No início, a raça dos homens não era como hoje. Era diferente. Não havia
dois sexos, mas três: homem, mulher e a união dos dois. E esses seres tinham um
nome que expressava bem essa sua natureza e hoje perdeu seu significado:
Andrógino. Além disso, essa criatura primordial era redonda: suas costas e seus
lados formavam um círculo e ela possuía quatro mãos, quatro pés e uma cabeça
com duas faces exatamente iguais, cada uma olhando numa direção, pousada num
pescoço redondo. A criatura podia andar ereta, como os seres humanos fazem,
para frente e para trás. Mas podia também rolar e rolar sobre seus quatro
braços e quatro pernas, cobrindo grandes distâncias, veloz como um raio de luz.
Eram redondos porque redondos eram seus pais: o homem era filho do Sol. A
mulher, da Terra. E o par, um filhote da Lua.
Sua força era extraordinária e seu poder, imenso. E isso tornou-os
ambiciosos. E quiseram desafiar os deuses. Foram eles que ousaram escalar o
Olimpo, a montanha onde vivem os imortais. O que deviam fazer os deuses
reunidos no conselho celeste? Aniquilar as criaturas? Mas como ficar sem os
sacrifícios, as homenagens, a adoração? Por outro lado, tal insolência era
perfeitamente intolerável. Então...
O Grande Zeus rugiu: Deixem que vivam. Tenho um plano para deixá-los
mais humildes e diminuir seu orgulho. Vou cortá-los ao meio e fazê-los andar
sobre duas pernas. Isso com certeza irá diminuir sua força, além de ter a
vantagem de aumentar seu número, o que é bom para nós. E mal tinha falado,
começou a partir as criaturas em dois, como uma maçã. E, à medida em que os
cortava, Apolo ia virando suas cabeças, para que pudessem contemplar
eternamente sua parte amputada. Uma lição de humildade. Apolo também curou suas
feridas, deu forma ao seu tronco e moldou sua barriga, juntando a pele que
sobrava no centro, para que eles lembrassem do que haviam sido um dia.

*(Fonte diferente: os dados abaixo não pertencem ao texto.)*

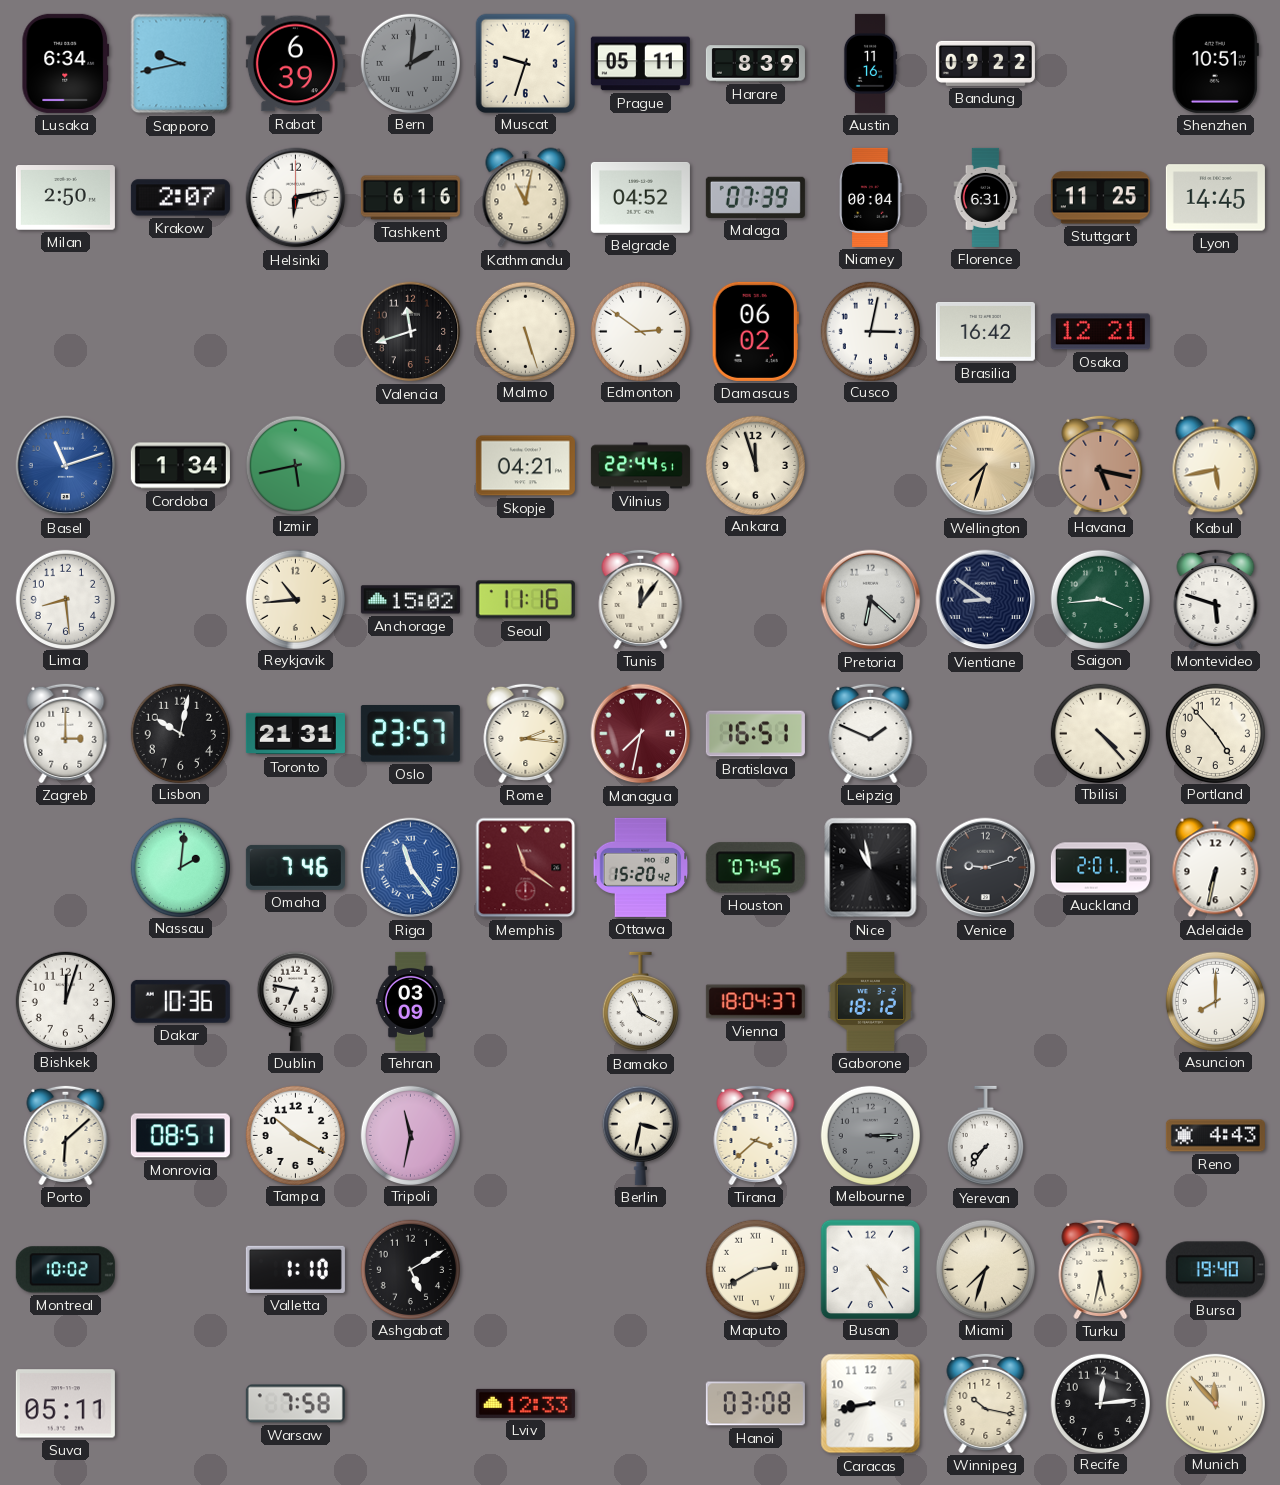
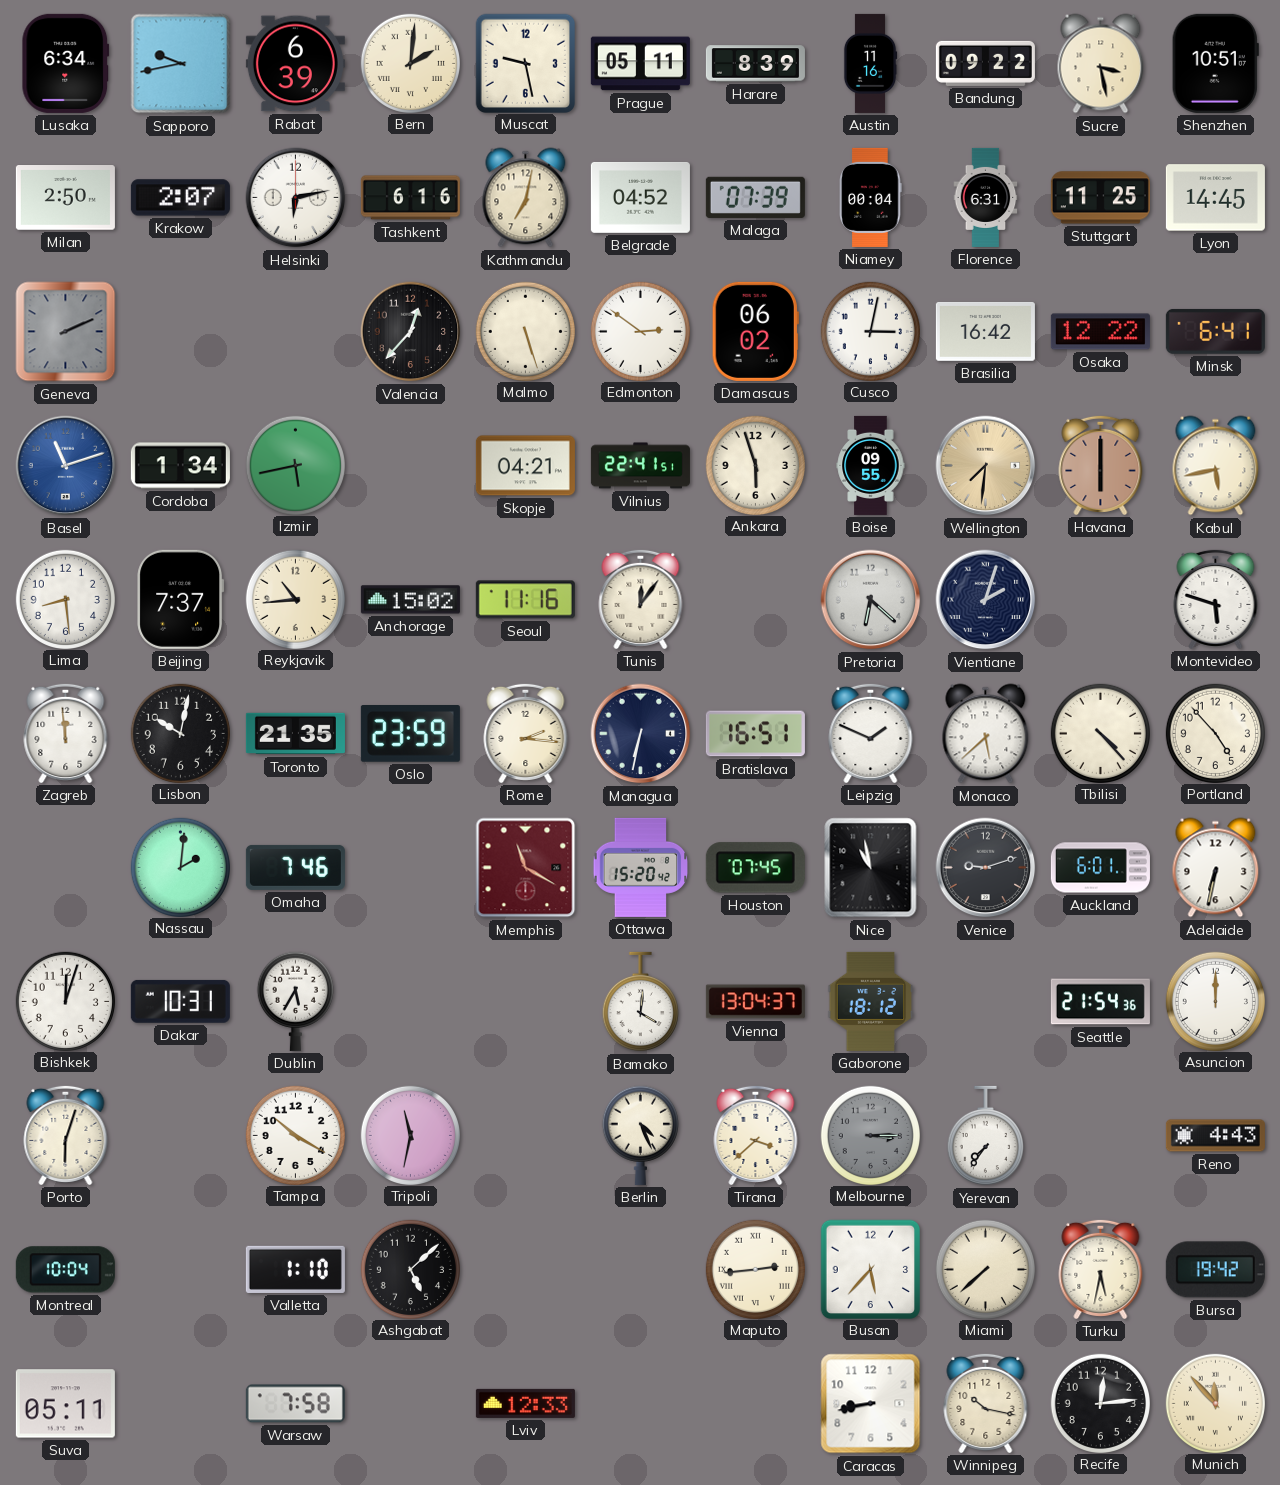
Bern dial: grey -> cream
Muscat: 9:33 -> 9:28
Sucre: none -> 3:28
Kathmandu: 11:02 -> 7:02
Geneva: none -> 2:11
Valencia: 11:42 -> 12:37
Osaka: 12:21 -> 12:22
Minsk: none -> 6:41
Vilnius: 22:44 -> 22:41
Ankara: 11:57 -> 5:57
Boise: none -> 09:55
Wellington: 7:33 -> 7:31
Havana: 5:17 -> 6:00
Beijing: none -> 7:37
Vientiane: 8:51 -> 2:03
Saigon: 3:44 -> none
Zagreb: 3:00 -> 11:59
Toronto: 21:31 -> 21:35
Oslo: 23:57 -> 23:59
Managua: 7:32 -> 6:32
Managua dial: burgundy -> navy
Monaco: none -> 5:38
Riga: 11:24 -> none
Memphis: 11:21 -> 11:20
Auckland: 2:01 -> 6:01
Dakar: 10:36 -> 10:31
Dublin: 6:47 -> 5:35
Tehran: 03:09 -> none
Bamako: 3:56 -> 4:01
Vienna: 18:04 -> 13:04
Seattle: none -> 21:54
Asuncion: 8:00 -> 12:00
Porto: 6:08 -> 6:03
Monrovia: 08:51 -> none
Berlin: 3:32 -> 4:26
Montreal: 10:02 -> 10:04
Ashgabat: 5:10 -> 5:08
Maputo: 2:40 -> 2:44
Busan: 4:25 -> 5:37
Miami: 7:33 -> 7:38
Bursa: 19:40 -> 19:42
Hanoi: 03:08 -> none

E foi aí que as criaturas começaram a morrer. Morriam de fome e de desespero. Abraçavam-se e deixavam-se ficar assim. E quando uma das partes morria, a outra ficava à deriva, procurando, procurando...
Zeus ficou com pena das criaturas. E teve outra idéia. Virou as partes reprodutoras dos seres para a sua nova frente. Antes, eles copulavam com a terra. De agora em diante, se reproduziriam um homem numa mulher. Num abraço. Assim a raça não morreria e eles descansariam. Poderiam até mesmo continuar tocando o negócio da vida. Com o tempo eles esqueceriam o ocorrido e apenas perceberiam seu desejo. Um desejo jamais inteiramente saciado no ato de amar, porque mesmo derretendo-se no outro pelo espaço de um instante, a alma saberia, ainda que não conseguisse explicar, que seu anseio jamais seria completamente satisfeito. E a saudade da união perfeita renasceria, nem bem os últimos gemidos do amor se extinguissem.
E esta é a nossa história. De como um dia fomos um todo, inteiros e plenos. Tão poderosos que rivalizávamos com os deuses. É a história também de como um dia, partidos ao meio, viramos dois e aprendemos a sentir saudades. E é a razão dessa busca sem fim do abraço que nos fará sentir de novo e uma vez mais, ainda que só por alguns momentos (quem se importa?), a emoção da plenitude que um dia, há muito tempo, perdemos.